Zur effektiven zeitgemäßen Betreuung eines Kunstmuseums gehört längst mehr, als durch die Lande tourende Ausstellungen ein- und Werke von Künstlern für die Sammlung anzukaufen. Ein wesentlicher Punkt ist heutzutage das Aufspüren von Geheimtipps, als "Trend-Scout" in der Kunstszene unterwegs zu sein. Diese Eigenschaften pflegt auch Stella Rollig für den diesjährigen Programmschwerpunkt des O.K-Centrum für Gegenwartskunst. Er setzt sich mit dem Spannungsfeld Israel/Palästina auf künstlerischen Ebenen auseinander.

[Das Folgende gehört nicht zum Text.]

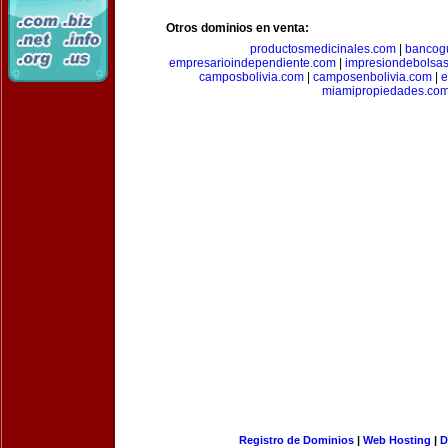
Otros dominios en venta:
productosmedicinales.com
|
bancog
empresarioindependiente.com
|
impresiondebolsa
camposbolivia.com
|
camposenbolivia.com
|
e
miamipropiedades.co
Registro de Dominios
|
Web Hosting
|
D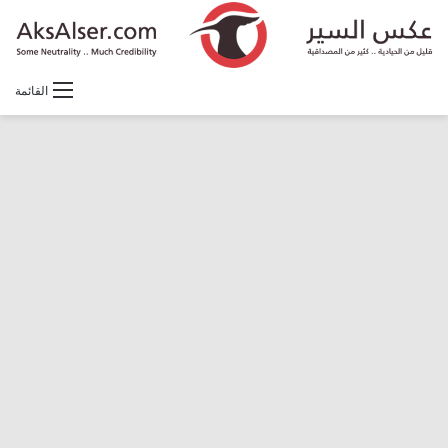
القائمة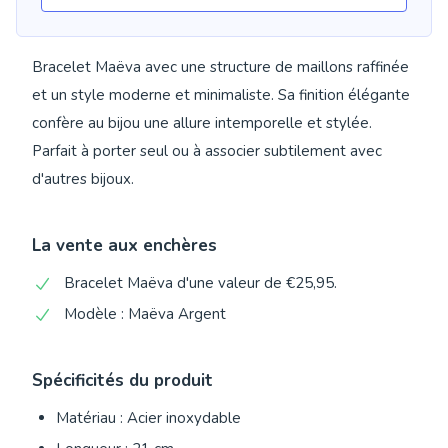
Bracelet Maëva avec une structure de maillons raffinée
et un style moderne et minimaliste. Sa finition élégante
confère au bijou une allure intemporelle et stylée.
Parfait à porter seul ou à associer subtilement avec
d'autres bijoux.
La vente aux enchères
Bracelet Maëva d'une valeur de €25,95.
Modèle : Maëva Argent
Spécificités du produit
Matériau : Acier inoxydable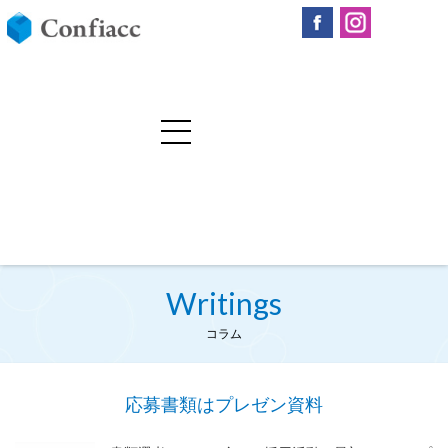
Writings
コラム
応募書類はプレゼン資料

Die Entdeckung der palästinensischen Künstlerin Emily Jacir (*1970 in Ramallah) als artist in residence und Schlusspunkt dieses Jahres-Schwerpunkts ist ein echter Glücksfall. Sowohl was die reichhaltige Oeuvre-Potenz dieser Künstlerin betrifft, als auch ihre präzisen, ironisch-herben Inhalte. Hier spiegelt sich das Leben einer Frau, die in einer ambivalenten Mischung aus Unsicherheit und Virtuosität allein durch die Geographie ihrer Geburt auf extremen Bruchlinien des Lebens balancieren muss.

"Belongings" ist die erste große Einzelausstellung von Emily Jacir in Europa. Auf eine O.K-Etage komprimierte Unmittelbarkeit. Während ihres Arbeits-Aufenthalts in Linz entstand beispielsweise ein mail-Tagebuch, das sie jeden Tag, Punkt 18 Uhr, mit Bildern aus der Webcam vom Linzer Hauptplatz speiste.

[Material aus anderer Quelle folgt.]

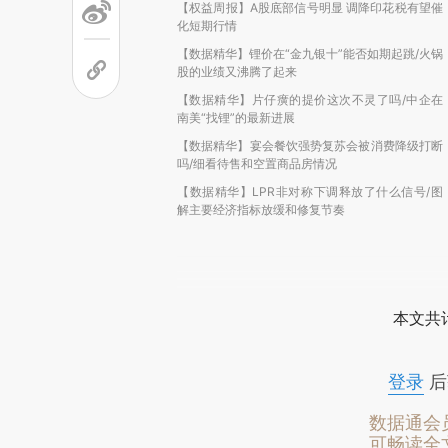
【权益周报】A股底部信号明显 调降印花税有望催
化短期行情
【数据精华】锂价在“金九银十”能否如期起跳/火锅
股的业绩又沸腾了起来
【数据精华】片仔癀的提价这次不灵了吗/中企在
南美“找锂”的最新进展
【数据精华】宴会餐饮强势复苏会被消费降级打断
吗/细看待售和空置商品房情况
【数据精华】LPR非对称下调释放了什么信号/图
解主要经济指标放缓和修复节奏
本文共计
登录
后
数据通会
可畅读全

" Oct. 04, 2003, 18 Uhr " steht da zu lesen: " among many other strange curiosities is this town's obsession with webcams. that's me in front of the fountain standing alone ." - und ein paar Schritte weiter rechts: " the coffee in Austria is terrible ." Das tut weh, im Land der größten Kaffeehauskultur. Aber unser "Verlängerter" ist wohl wirklich ein Kulturschock für jemanden, der gewohnt ist, seine gemahlenen Bohnen "türkisch" zu genießen.

Wunderbar ist auch die Installation "Nothing will happen (eight normal Saturdays in Linz)": Blicke auf den Hauptplatz, 12 Uhr mittags, Sirenenprobe. Ein Signal das Jacir bisher nur mit Bedrohung und Tod verband.

Unter die Haut geht auch ihr "Memorial", im Großen Saal. Ein Flüchtlingszelt, handbestickt mit den Namen jener 418 palästinensischen Dörfer, die 1948 von Israel zerstört, entvölkert und besetzt wurden.

Diese Ausstellung in einem Land, das maßgeblich am Holocaust und somit an der jetzigen psychischen Befindlichkeit des jüdischen Volkes und dadurch seinem Handeln in Palästina beteiligt war, hat wahrscheinlich eine zusätzliche besondere Dimension.